Sunday, June 1, 2014

Vegan Men Say What? Everything Is Better With Porcine Plasma

I wish I had a nickel for each time I have heard someone say “everything is better with bacon.”   Men especially seem to like their bacon in the morning.  But they have it all wrong.  What they should be saying is “everything is better with porcine plasma.”

Porcine plasma?  That was my first reaction too.  I’ve mentioned porcine plasma to several friends and family members and none had ever heard of it.  Neither had I until I was reading the Wall Street Journal about two months ago and I came across an article about how millions of young pigs have died in the U.S. in the past year due to a diarrhea virus.  Of course, the focus of the story was about how this will increase the price of pork for consumers. 


But the article also noted that “some researchers say that porcine plasma could be spreading the virus from adult pigs.”  I thought to myself, what the heck is porcine plasma?  So I decided to research porcine plasma and write this article.


Porcine plasma is an ingredient that has been a mainstay of piglet diets in the U.S. for the past 30 years.  Piglets are supposed to get their nutrition from their mothers.  But with factory farming it is more profitable to take the piglets from their mothers and feed them grain instead of their mother’s milk.  The piglets get fatter more quickly and therefore can be slaughtered more quickly.  The mothers can be impregnated again without the need to worry about them feeding their babies.  This translates into more profits.


However, the problem is that piglets are susceptible to disease when they don’t have the nutrition from their mother’s milk.  No worries, porcine plasma solves that problem.  Hog farms found that  porcine plasma provides antibodies to protect young pigs from disease.  But I still haven’t answered the question, what is porcine plasma?

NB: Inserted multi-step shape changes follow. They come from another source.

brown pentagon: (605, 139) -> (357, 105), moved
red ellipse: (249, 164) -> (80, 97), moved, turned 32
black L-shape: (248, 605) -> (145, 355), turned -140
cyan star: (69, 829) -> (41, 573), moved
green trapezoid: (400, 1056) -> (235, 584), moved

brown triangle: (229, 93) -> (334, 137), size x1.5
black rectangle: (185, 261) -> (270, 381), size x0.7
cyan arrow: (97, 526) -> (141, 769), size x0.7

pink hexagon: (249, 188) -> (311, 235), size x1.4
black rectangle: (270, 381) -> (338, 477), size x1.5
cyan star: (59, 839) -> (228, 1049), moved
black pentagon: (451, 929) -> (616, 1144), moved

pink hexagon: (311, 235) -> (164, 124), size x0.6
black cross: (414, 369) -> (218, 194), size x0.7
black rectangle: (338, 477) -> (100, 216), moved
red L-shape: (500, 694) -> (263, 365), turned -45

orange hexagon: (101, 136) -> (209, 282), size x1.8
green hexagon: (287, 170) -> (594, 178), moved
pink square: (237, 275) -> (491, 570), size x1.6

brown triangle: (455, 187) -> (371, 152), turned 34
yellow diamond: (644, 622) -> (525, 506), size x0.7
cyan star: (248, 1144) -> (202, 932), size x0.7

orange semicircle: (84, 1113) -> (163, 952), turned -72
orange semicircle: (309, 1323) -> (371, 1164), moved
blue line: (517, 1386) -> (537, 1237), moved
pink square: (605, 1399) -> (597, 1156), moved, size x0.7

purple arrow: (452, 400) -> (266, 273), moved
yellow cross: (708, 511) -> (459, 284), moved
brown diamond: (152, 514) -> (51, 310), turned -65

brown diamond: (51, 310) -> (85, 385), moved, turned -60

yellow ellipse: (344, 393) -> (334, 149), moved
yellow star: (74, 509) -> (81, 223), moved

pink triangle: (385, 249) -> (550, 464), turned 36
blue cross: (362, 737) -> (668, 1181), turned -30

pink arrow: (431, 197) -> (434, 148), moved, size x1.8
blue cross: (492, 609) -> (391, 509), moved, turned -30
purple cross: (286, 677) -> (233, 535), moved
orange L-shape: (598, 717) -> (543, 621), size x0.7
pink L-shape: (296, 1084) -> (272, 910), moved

As you might imagine, when pigs are slaughtered there is a lot of blood.  This blood is collected in troughs and then stored in chilled vats.  The plasma is then separated from the blood cells.  The plasma is made into a powder and then this powder is added to the grain that is fed to piglets.  That is porcine plasma.  It is the powdered blood of slaughtered pigs and it is fed to piglets. 


Let that sink in for a few moments.  Baby pigs are eating the blood of adult slaughtered pigs.  Perhaps the blood of an uncle or aunt. 


You might think I am making this up.  But if you have any doubt then simply Google “North American Spray Dried Blood and Plasma Protein Producers.”   It goes by NASDBPP for short.  That’s right, there is a trade organization for porcine plasma producers.  There are five producers in the U.S.—three in Iowa, one in Minnesota and one in Wisconsin.  It is big business.  The mission statement of the NASDBPP states it is “committed to producing safe, high-quality blood products for use in feeds for commercial livestock and companion animals.”  Companion animals?  Of course.  If porcine plasma is good enough for your breakfast bacon it certainly is good enough to feed to your dog or cat.  


But don’t worry.  Because blood products can carry mad cow disease, the FDA has banned the use of cow blood for feed.  But pig and horse blood is okay.  And by the way, it is not only fed to piglets, but also is put in feed for cattle and chickens.  That means that the calf that later became your hamburger and the baby chick that later became a nugget probably also ate porcine plasma.


So what is porcine plasma?  It is a by-product of slaughterhouse waste.  It is powdered blood that is collected from slaughtered animals.  It is fed to the animals that you eat. 


What do vegan men say?  We say that you are what you eat.  If you eat pork or beef or chicken, you are very likely eating porcine plasma.  So next time just order a PPLT sandwich – porcine plasma, lettuce and tomato.  Yum.   
  
*Doug Meier is an attorney that practices in Lakewood, Colorado and writes this monthly column, Vegan Men Say What?